The Syrian Muslim Brotherhood

The Syrian Muslim Brotherhood (SMB) was established in 1945-46 by Mustafa al-Sibai, who had studied in Egypt in the 1930s where he grew close to Hassan al-Banna, founder of the Egyptian Muslim Brotherhood, and had participated in Egyptian Muslim Brotherhood political activities. The SMB was an active political party following independence and favored Syria becoming an Islamic state. Members were elected to government positions until the secular Ba’ath Party came to power in 1963. In 1964 the SMB was outlawed and its leader Isam al-Attar was exiled.

When Hafez al-Assad came to power in 1970, the tensions erupted into violence that was sanctioned, in part, by Sunni SMB members challenging the legitimacy of the Alawi Assad regime. In 1979, SMB members killed over eighty unarmed Alawi cadets at a military training compound in Aleppo, and in 1980 the Assad regime issued Law Number 49 that declared membership in or association with the SMB a capital crime. The SMB continued to function underground but in 1982 the Assad regime launched a major attack on Hama, a SMB stronghold. Tens of thousands of people were killed and SMB members fled the country.

Following exile, Syrian Muslim Brotherhood members forged alliances with secular dissidents who were calling for the establishment of a multiparty democracy based on Islamic law. The National Alliance for the Liberation of Syria was formed in 1982 and in 1990 the National Front for the Salvation of Syria was formed with similar objectives.

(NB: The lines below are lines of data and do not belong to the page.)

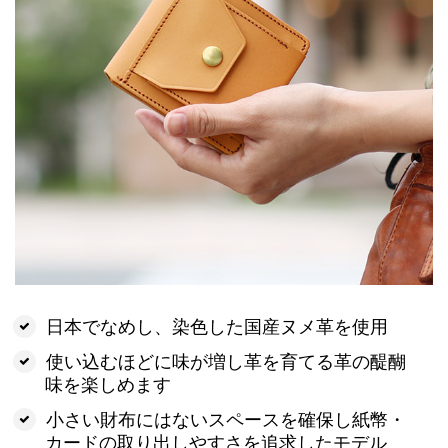
日本でなめし、染色した国産ヌメ革を使用
使い込むほどに味が増し革を育てる革の醍醐
味を楽しめます
小さい財布にはないスペースを確保し紙幣・
カードの取り出しやすさを追求したモデル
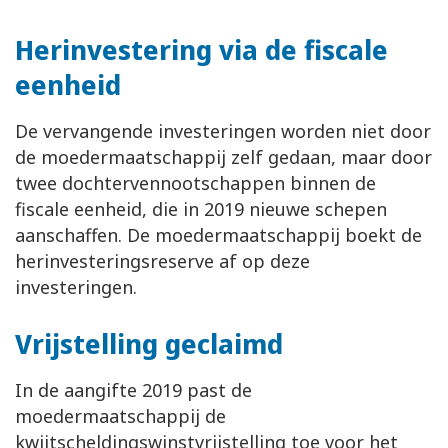
Herinvestering via de fiscale
eenheid
De vervangende investeringen worden niet door
de moedermaatschappij zelf gedaan, maar door
twee dochtervennootschappen binnen de
fiscale eenheid, die in 2019 nieuwe schepen
aanschaffen. De moedermaatschappij boekt de
herinvesteringsreserve af op deze
investeringen.
Vrijstelling geclaimd
In de aangifte 2019 past de
moedermaatschappij de
kwijtscheldingswinstvrijstelling toe voor het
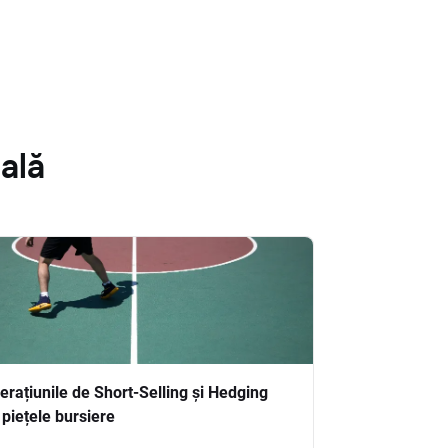
ală
erațiunile de Short-Selling și Hedging
 piețele bursiere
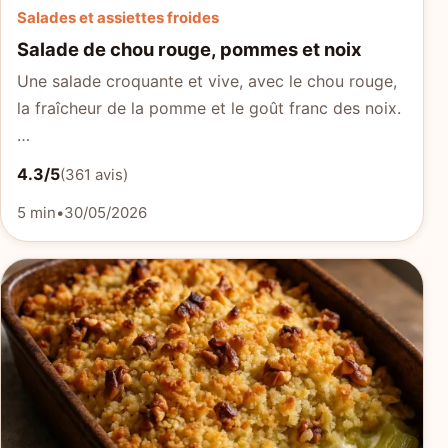
Salades et assiettes froides
Salade de chou rouge, pommes et noix
Une salade croquante et vive, avec le chou rouge,
la fraîcheur de la pomme et le goût franc des noix.
…
4.3/5
(361 avis)
5 min
•
30/05/2026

In 1996 Ali Sadr al-Din al-Bayanouni was elected as the leader of the SMB and shifted tactics by engaging in secret negotiations with the Syrian government in an attempt to have Law Number 49 rescinded, SMB political prisoners freed, and the right for those in exile to return. When Bashar al-Assad came to power in 2000, he granted some of these requests (freeing hundreds of prisoners and allowing some to return from exile) in keeping with his desire to align with the anti-western movements that were growing in the region.

As a result, the SMB publicly promoted a new political platform that was outlined in the 2004 publication entitled “The Political Project for the Future Syria.” In that document, the SMB supported political reform through the rule of law by promoting nonviolence, democracy, and human rights. They continued to promote enshrining Islam as the official religion of the state, but with a decidedly pluralist focus. In a similar vein, in 2005 the SMB joined other opposition forces to sign the Damascus Declaration, calling for peaceful transformation to democratic rule in concert with the regime.

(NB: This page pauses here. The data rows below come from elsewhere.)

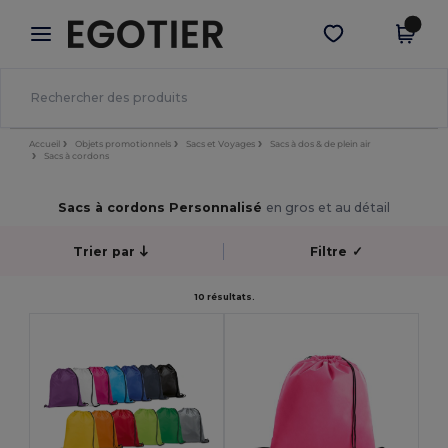
×
Appli Egotier
Obtenir l'appli
Meilleurs prix sur l’app !
Accueil
Objets promotionnels
Sacs et Voyages
Sacs à dos & de plein air
Sacs à cordons
Sacs à cordons Personnalisé
en gros et au détail
Trier par
Filtre
✓
10 résultats.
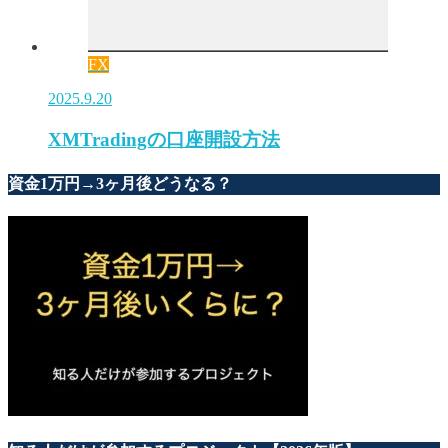
FX
2025.9.20
XMTradingの口座開設方法
資金1万円→3ヶ月後どうなる？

In 2006, Ali Sadr al-Din al-Bayanouni made a controversial decision to join with the recently defected (2005) vice president Abd al-Halim Khaddam to form the National Salvation Front that called explicitly for regime change. Signers of the Damascus Declaration felt betrayed by the decision to align with such a controversial figure as Khaddam and the SMB responded by asserting that they were aligning with all groups focused on reform. The SMB angered Khaddam and other NSF members three years later, however, when it withdrew from the coalition citing support for Bashar al-Assad given his sponsorship of Hamas in the wake of Israel’s military campaign to occupy the Gaza strip.

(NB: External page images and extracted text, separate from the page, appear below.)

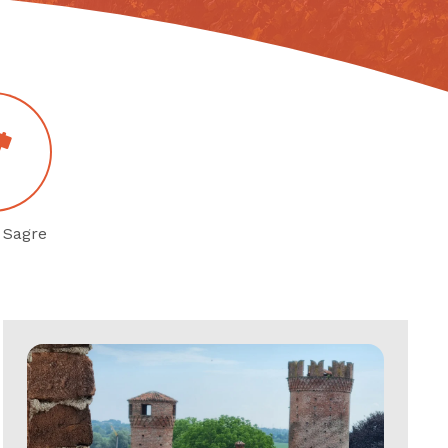
 Sagre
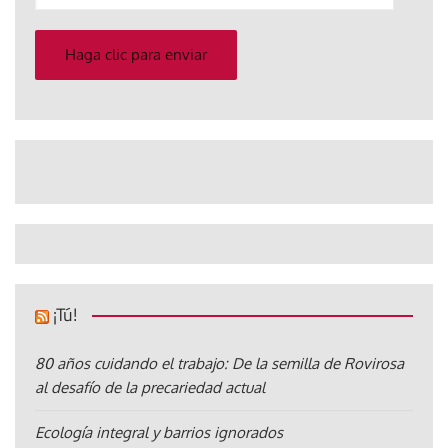
correo
electrónico
Haga clic para enviar
¡Tú!
80 años cuidando el trabajo: De la semilla de Rovirosa
al desafío de la precariedad actual
Ecología integral y barrios ignorados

In 2010, the SMB elected Riad al-Shaqfa to succeed Bayanouni and many assumed he would take a more militant stance against the regime given that he was active in the resistance movement in the late 1970s. Shaqfa continued to support the regime, however, in an attempt to have the restrictions against the SMB eased. He called upon Turkey’s Islamist Justice and Development Party (AKP) to intervene in support of easing restrictions that were still enforced.

The SMB continued to support the regime until the recent uprisings. In the wake of escalating tension, Assad accused the SMB of spearheading the protests. SMB leadership denied this accusation, but acknowledged supporting the opposition in light of the regime’s consistent refusal to overturn Law Number 49 and to allow those in exile to return.

Sources

Ruth Roded, “Lessons by a Syrian Islamist from the life of the Prophet Muhammad,” Middle Eastern Studies, Vol. 42, No. 6 (2007), pp. 855-872.

Yvette Talhamy, “The Muslim Brotherhood Reborn,” Middle East Quarterly, Vol. 19, No. 2 (Spring 2012), pp. 33-40.